In response to concerns raised by our staff writers, we've changed the name of our monthly resource guide.
Previously titled "The Woke Parenting Guide," we've changed it to "Raising Kids Who Aren't Assholes." SKEW managing editor Shannon Dingle, who created the guide, and staff writer Rachel Virginia Hester, who bravely and generously first called out the problem with our guide's name, explain this change below.
Rachel: You may have noticed that all of a sudden SKEW’s Woke Parenting Guide is gone. It isn’t. We just changed the name to Raising Kids Who Aren’t Assholes. We changed the Woke Parenting Guide because of the widespread appropriation of the term “woke” by white folks.
Although I am a black writer, the column is written by Shannon, a white person, who undoubtedly will most likely attract a white, Christian audience. After all, we often tend to attract those who are like us. I believe that the use of “woke” to characterize this parenting guide was appropriative, because cultural appropriation is characterized by a more powerful group benefiting from a cultural artifact belonging to a marginalized group; a cultural artifact that would typically not be seen as valuable when being worn or performed by the marginalized group to which it belongs. If we are honest, SKEW, as a publication of Level Ground, is part of a white-led and predominantly white institution. A “Woke” Parenting Guide provides some edge to our magazine and perhaps to Shannon’s predominately white audience, but black Americans continue to struggle with censorship of their expression and struggle to maintain ownership of the things we create.
But there are ways to be creative without having to resort to acts of appropriation.
To be clear, I didn't say anything about the name at first, but it became extremely jarring when the May Issue came out and a very white Barbie was juxtaposed with the previous title of the column, The Woke Parenting Guide. This same week, a popular white male Christian writer had expressed that he thought "woke" was the invention of young white hipsters, reminding me how rampant the erasure of the black origins of popular slang is.
This made me feel sad and distraught and I began to consider how alienating this could potentially be to other black readers of SKEW. I struggled with why I didn't say anything before. I had just started my time at SKEW so I didn't want to rock the boat too much. That's how women of color often get told that they don't "fit the culture of the work environment" after all: by rocking the boat.
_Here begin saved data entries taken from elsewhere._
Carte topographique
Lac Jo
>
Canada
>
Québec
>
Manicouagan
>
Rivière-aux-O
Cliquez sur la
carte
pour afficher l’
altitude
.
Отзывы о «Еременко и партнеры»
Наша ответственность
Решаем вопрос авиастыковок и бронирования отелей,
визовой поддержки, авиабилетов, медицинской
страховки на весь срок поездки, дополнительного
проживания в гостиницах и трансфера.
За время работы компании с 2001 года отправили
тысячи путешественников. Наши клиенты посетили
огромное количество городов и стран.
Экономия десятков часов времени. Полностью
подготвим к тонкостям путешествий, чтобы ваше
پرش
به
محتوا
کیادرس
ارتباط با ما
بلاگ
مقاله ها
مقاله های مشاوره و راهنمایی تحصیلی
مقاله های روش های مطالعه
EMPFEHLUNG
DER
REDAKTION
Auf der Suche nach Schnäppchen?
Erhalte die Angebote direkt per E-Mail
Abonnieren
However, by issue three, I felt like I trusted my coworkers enough to believe that if I said anything, they would hear me. So I said something.
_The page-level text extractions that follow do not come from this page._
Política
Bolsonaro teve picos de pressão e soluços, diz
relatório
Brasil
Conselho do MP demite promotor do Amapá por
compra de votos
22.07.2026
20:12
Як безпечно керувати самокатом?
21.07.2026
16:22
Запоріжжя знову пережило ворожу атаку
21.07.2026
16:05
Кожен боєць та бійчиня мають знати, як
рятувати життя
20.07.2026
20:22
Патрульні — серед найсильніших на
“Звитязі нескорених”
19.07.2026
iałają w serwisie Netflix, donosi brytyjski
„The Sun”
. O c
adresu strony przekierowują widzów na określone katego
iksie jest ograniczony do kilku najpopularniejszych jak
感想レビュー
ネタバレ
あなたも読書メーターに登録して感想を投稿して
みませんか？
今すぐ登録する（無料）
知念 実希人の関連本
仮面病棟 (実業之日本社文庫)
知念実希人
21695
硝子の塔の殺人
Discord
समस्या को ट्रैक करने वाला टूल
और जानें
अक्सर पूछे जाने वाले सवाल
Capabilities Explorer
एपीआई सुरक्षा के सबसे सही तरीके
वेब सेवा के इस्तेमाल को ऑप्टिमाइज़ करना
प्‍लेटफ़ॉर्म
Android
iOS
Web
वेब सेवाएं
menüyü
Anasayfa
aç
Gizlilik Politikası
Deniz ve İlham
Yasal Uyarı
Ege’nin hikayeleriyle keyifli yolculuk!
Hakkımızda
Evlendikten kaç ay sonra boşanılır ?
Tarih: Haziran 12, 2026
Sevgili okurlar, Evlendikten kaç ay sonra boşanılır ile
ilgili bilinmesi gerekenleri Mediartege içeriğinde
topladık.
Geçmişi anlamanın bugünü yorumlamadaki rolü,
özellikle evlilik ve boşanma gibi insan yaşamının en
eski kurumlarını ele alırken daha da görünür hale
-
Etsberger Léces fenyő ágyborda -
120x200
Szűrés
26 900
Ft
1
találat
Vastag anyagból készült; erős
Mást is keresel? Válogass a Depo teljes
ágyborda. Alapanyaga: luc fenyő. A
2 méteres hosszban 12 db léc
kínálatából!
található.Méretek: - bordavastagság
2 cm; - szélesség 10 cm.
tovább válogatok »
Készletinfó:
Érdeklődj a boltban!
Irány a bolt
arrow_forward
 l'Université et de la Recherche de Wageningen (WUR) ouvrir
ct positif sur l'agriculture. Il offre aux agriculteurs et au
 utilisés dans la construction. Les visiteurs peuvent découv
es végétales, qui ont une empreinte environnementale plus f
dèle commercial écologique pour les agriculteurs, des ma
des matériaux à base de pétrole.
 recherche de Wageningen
Shannon: I'm a managing editor here at SKEW. I'm the only member of our team who is a parent, so the idea for the monthly feature formerly called the Woke Parenting Guide came from the intention of providing resources to others who are raising kids to be aware and conscious in this world. Impact matters more than intent. Again, for the people in the back, impact always matters more than intent. If I hit you with my 15 passenger van, saying "but I intended to drive down the road, not to hit you" doesn't change the impact of my huge van slamming into you, right? For white people or people with any other privilege granted by societal systems of oppression and supremacy (male privilege, abled privilege, cishetero privilege, citizenship status privilege, and so on), we act like intent is what matters most.
We're wrong.
My spouse Lee and I have a parenting motto that our two aims are to raise kids who love Jesus and who aren't assholes. We joke that if we fail at one, we'd rather fail on the Jesus one because the world already has too many people who love Jesus and still act like assholes. We don't need to raise any more of those.
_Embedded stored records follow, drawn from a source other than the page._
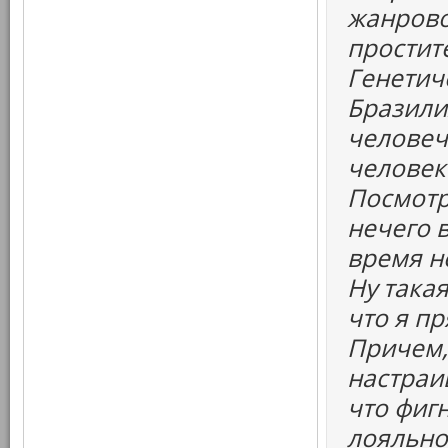
жанрово
простите
Генетиче
Бразилия
человеч
человек.
Посмотр
нечего 
время н
Ну така
что я пр
Причем,
настраи
что фиг
лояльно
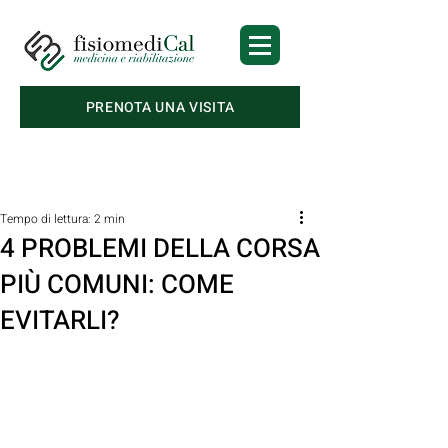
PRENOTA UNA VISITA
Post
Tempo di lettura: 2 min
4 PROBLEMI DELLA CORSA
PIÙ COMUNI: COME
EVITARLI?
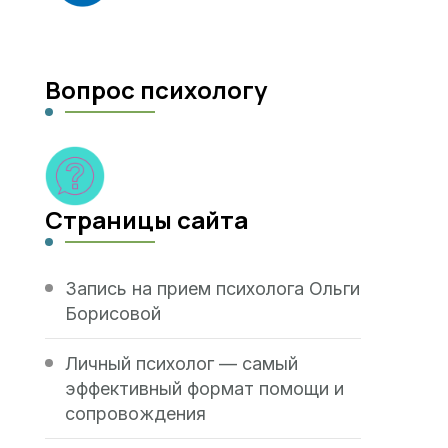
Вопрос психологу
Страницы сайта
Запись на прием психолога Ольги
Борисовой
Личный психолог — самый
эффективный формат помощи и
сопровождения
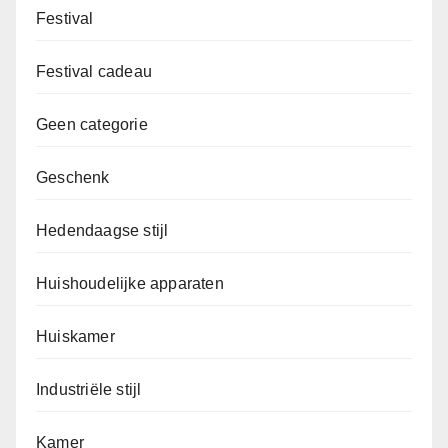
Festival
Festival cadeau
Geen categorie
Geschenk
Hedendaagse stijl
Huishoudelijke apparaten
Huiskamer
Industriële stijl
Kamer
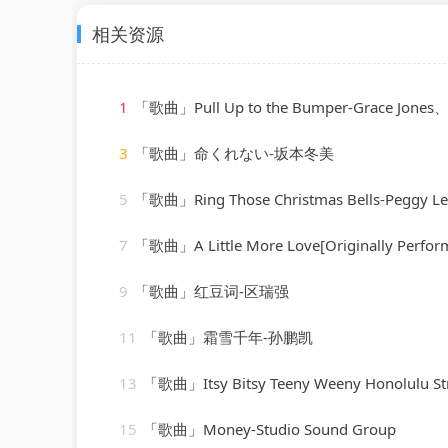
相关资源
1
「歌曲」Pull Up to the Bumper-Grace Jones、Funkstar
3
「歌曲」命くれない-坂本冬美
5
「歌曲」Ring Those Christmas Bells-Peggy Le
7
「歌曲」A Little More Love[Originally Performed by Vince Gill]-Karaok
9
「歌曲」红豆词-区瑞强
11
「歌曲」霜雪千年-孙鹏凯
13
「歌曲」Itsy Bitsy Teeny Weeny Honolulu Strandbikini-D
15
「歌曲」Money-Studio Sound Group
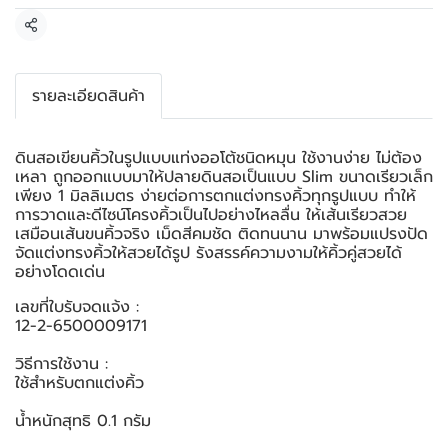
แชร์
รายละเอียดสินค้า
ดินสอเขียนคิ้วในรูปแบบแท่งออโต้ชนิดหมุน ใช้งานง่าย ไม่ต้อง
เหลา ถูกออกแบบมาให้ปลายดินสอเป็นแบบ Slim ขนาดเรียวเล็ก
เพียง 1 มิลลิเมตร ง่ายต่อการตกแต่งทรงคิ้วทุกรูปแบบ ทำให้
การวาดและ­ดีไซน์โครงคิ้วเป็นไปอย่างไหลลื่น ให้เส้นเรียวสวย
เสมือนเส้นขนคิ้วจริง เม็ดสีคมชัด ติดทนนาน มาพร้อมแปรงปัด
จัดแต่งทรงคิ้วให้สวยได้รูป รังสรรค์ความงามให้คิ้วคู่สวยได้
อย่างโดดเด่น
เลขที่ใบรับจดแจ้ง :
12-2-6500009171
วิธีการใช้งาน :
ใช้สำหรับตกแต่งคิ้ว
น้ำหนักสุทธิ 0.1 กรัม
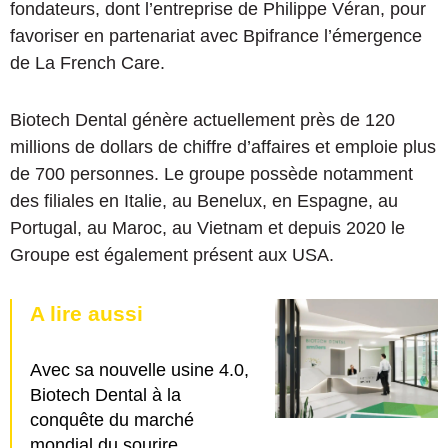
fondateurs, dont l’entreprise de Philippe Véran, pour
favoriser en partenariat avec Bpifrance l’émergence
de La French Care.
Biotech Dental génère actuellement près de 120
millions de dollars de chiffre d’affaires et emploie plus
de 700 personnes. Le groupe possède notamment
des filiales en Italie, au Benelux, en Espagne, au
Portugal, au Maroc, au Vietnam et depuis 2020 le
Groupe est également présent aux USA.
A lire aussi
Avec sa nouvelle usine 4.0,
Biotech Dental à la
conquête du marché
mondial du sourire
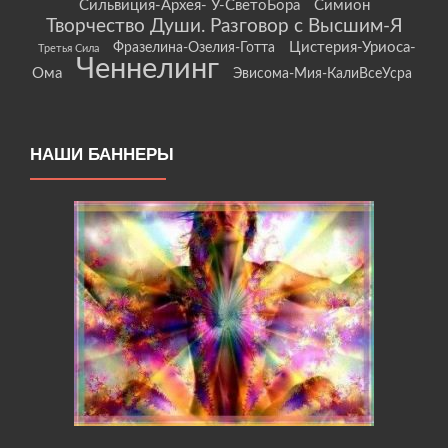
Сильвиция-Архея- У-СветоБора
Симион
Творчество Души. Разговор с Высшим-Я
Цистерия-Уриоса-
Фразелина-Озелия-Готта
Третья Сила
Ченнелинг
Ома
Эвисома-Мия-КалиВсеУсра
НАШИ БАННЕРЫ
(Ideally, we wouldn't have to have two goals, because loving Jesus would mean not being a jerk, but [insert name of the latest Christian jackass] shows us that isn't always the case.)
As a nod to that idea, we're renaming the feature Raising Kids Who Aren't Assholes. That's what the tools offered are meant to help you do.
We also took the word parent out of the title, because plenty of people who aren't parents are involved in raising kids. Our family couldn't flourish without others who play their own role - from teachers and coaches to neighbors and extended family - in raising our children.
As a white editor writing this regular feature, it was an asshole move to use the language of wokeness to describe what we were doing. It's a common error, but that doesn't make it acceptable. Rachel was generous enough to point this out. Part of raising kids who aren't assholes is owning up to it when we engage in asshattery, apologizing for it, and changing course. That's what we're aiming to do with this name change.
We're applying the name change retroactively to the previous three pieces formerly named Woke Parenting Guides. This isn't to hide our mistake. We don't want a tidy erasure of our poor judgment here. No, we're changing the name retroactively because so much of the content in these pieces is evergreen and will come up in internet searches. This is both an effort to do no harm and a model for other folks (mainly my fellow white progressives) that we can and should own our shit and make it right. On each one, we'll be including a link to this piece explaining the name change, as an acknowledgment that we were wrong.
In the words of unequaled Maya Angelou, "Do the best you can until you know better. Then when you know better, do better." Thank you, Rachel. Thank you to others who risk rocking the boat, even when their labor isn’t acknowledged or appreciated. I am sorry for the impact of my title choice, and I promise to do better.